Now, the tedious work pays off, we finally finish this book and have some copies printed; some were used to present at the Khmer Literature Festival held in Battambag province. As of  now, we are planning to apply for a grant or raise money in some way and use it to publish more copies of our book—Garden of Poems—and distribute them to publics schools in Cambodia to provide students a source of information about Khmer poems that is now losing its popularity.

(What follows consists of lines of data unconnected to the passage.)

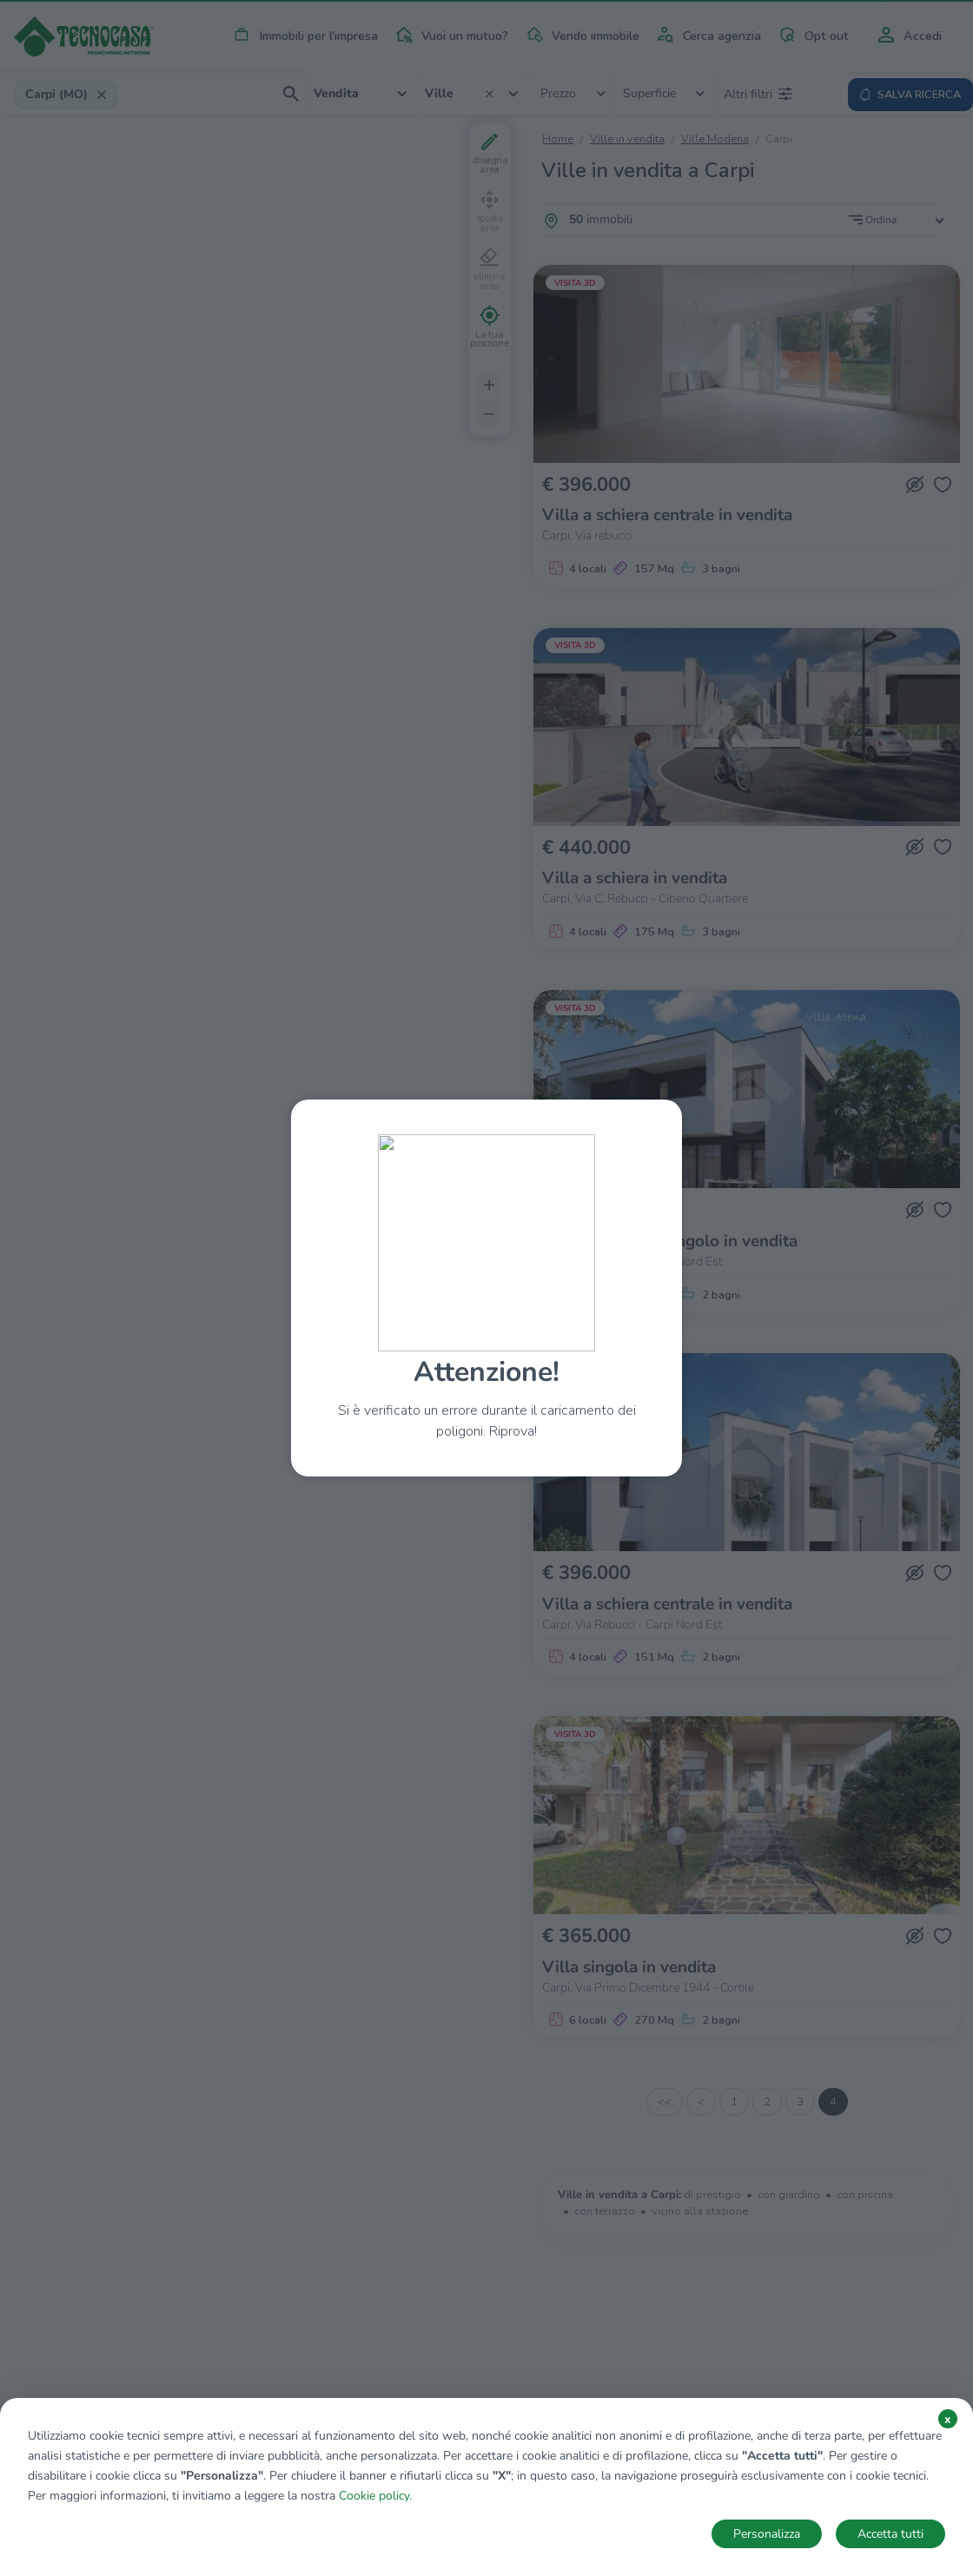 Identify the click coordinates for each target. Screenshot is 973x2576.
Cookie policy (374, 2495)
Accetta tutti (890, 2534)
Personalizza (766, 2534) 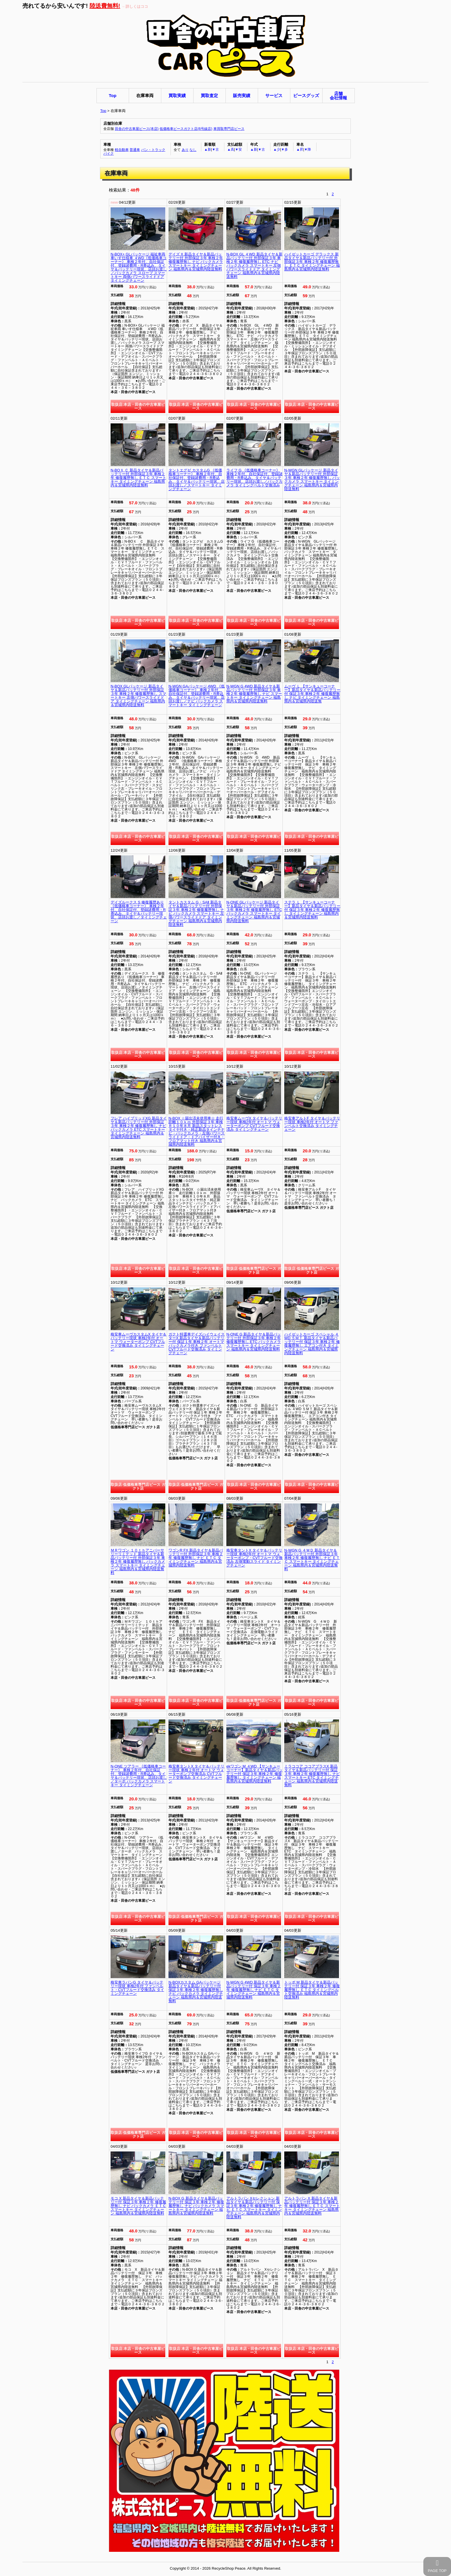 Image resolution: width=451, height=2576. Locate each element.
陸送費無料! (105, 6)
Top (103, 111) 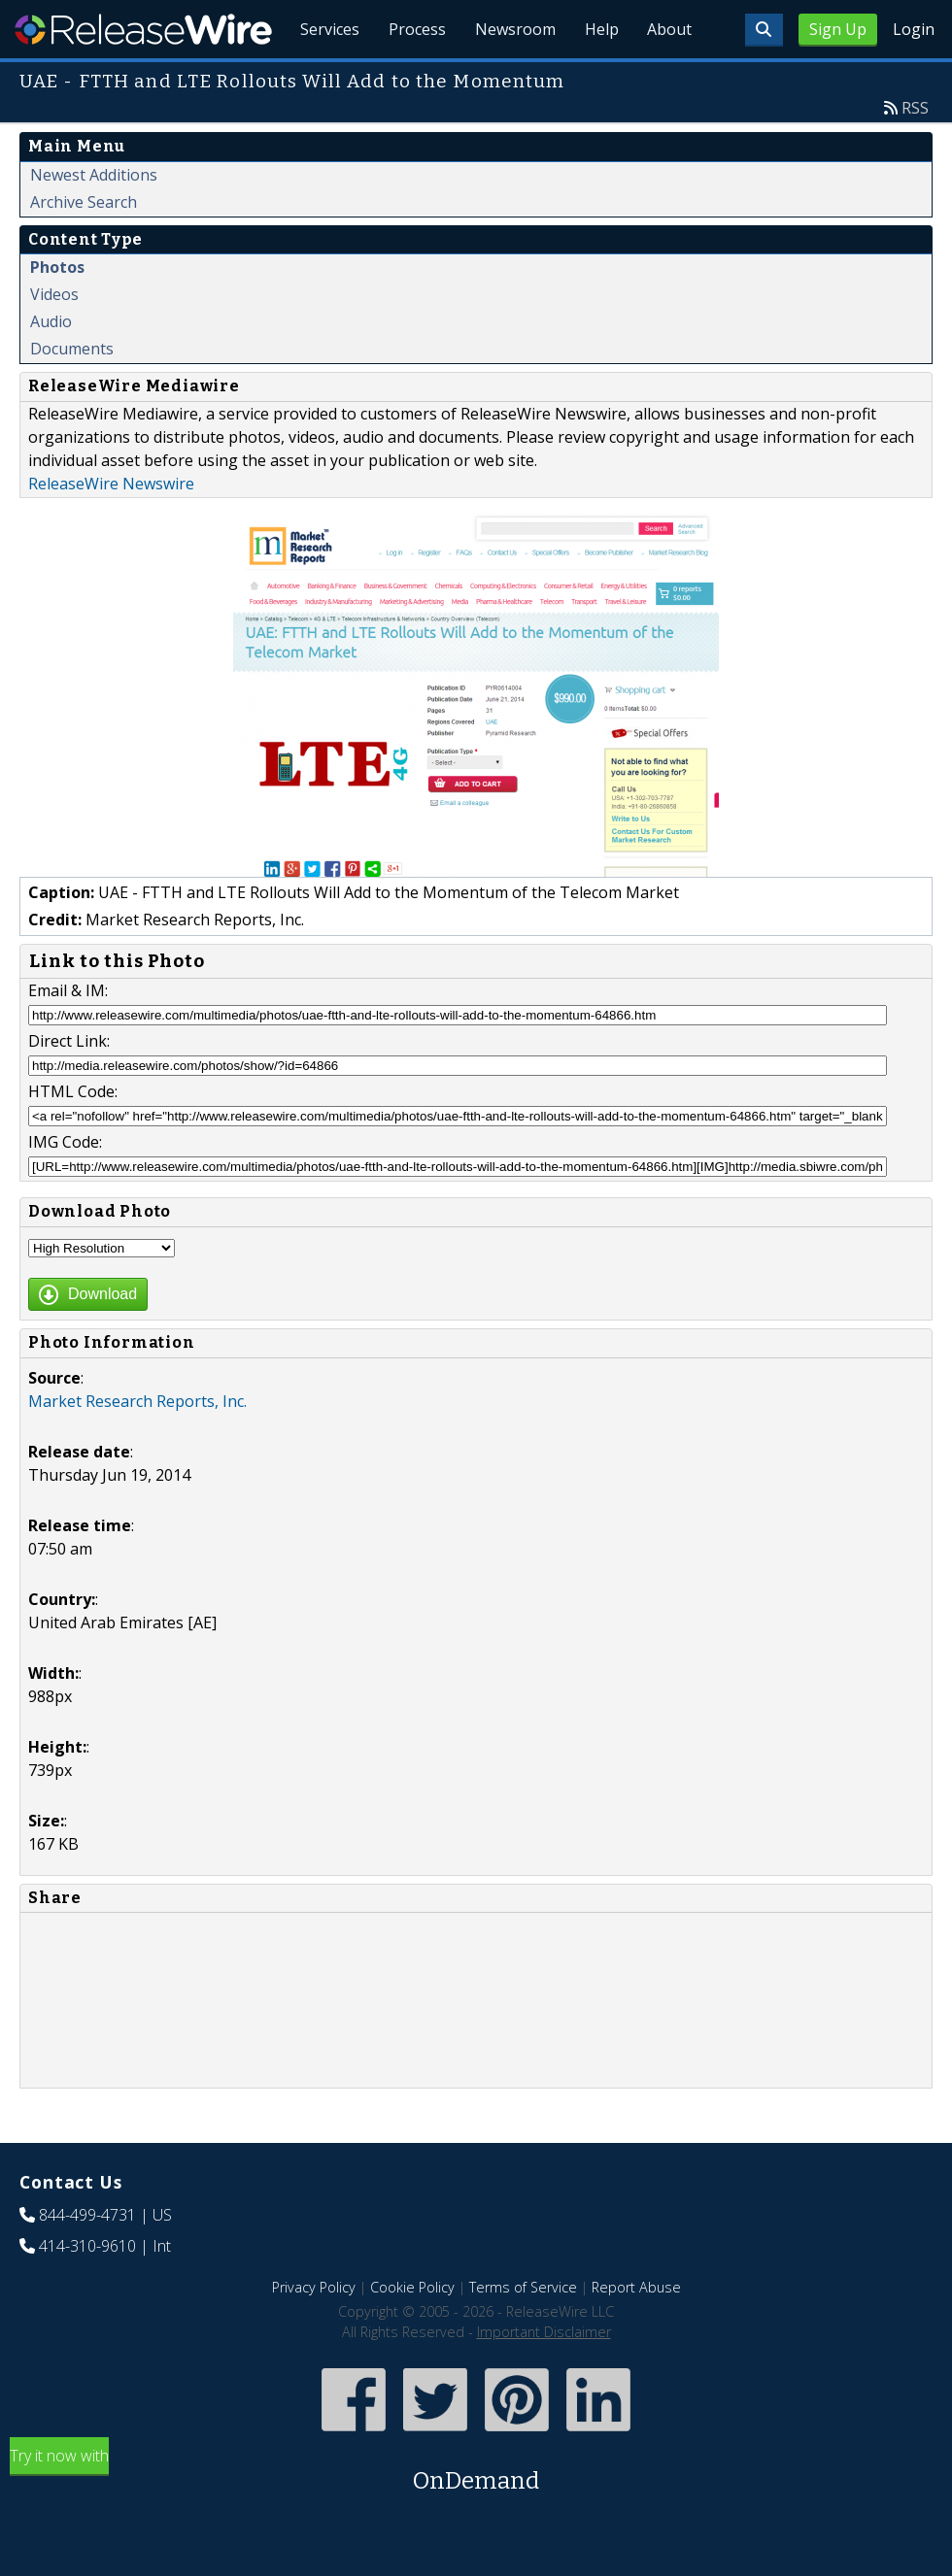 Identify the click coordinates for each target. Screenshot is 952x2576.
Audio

Beside this poem book project, we learned about Khmer grammar, specifically diacritical marks which are used to indicate the way a word should be read. It was really interesting to learn that some diacritical marks used on Khmer words reveal their origin. For an example words that are adapted from Bali or Sanskrit have special marks) on them to indicate that the sound of an alphabet should not be taken account into pronouncing the word. This is because, when words are adapted from a foreign language to Khmer, we spelled the Khmer version of the borrowed word in a way that alphabets and vowels used represent the all the alphabet and vowels used in the borrowed word. For an example, in spelling the word “post” in Khmer, we have alphabets and vowels that make the “P, O, S and T” sound, but because we do not have ending sound, we use a special diacritical mark to indicate that “T” should not have a sound in the word.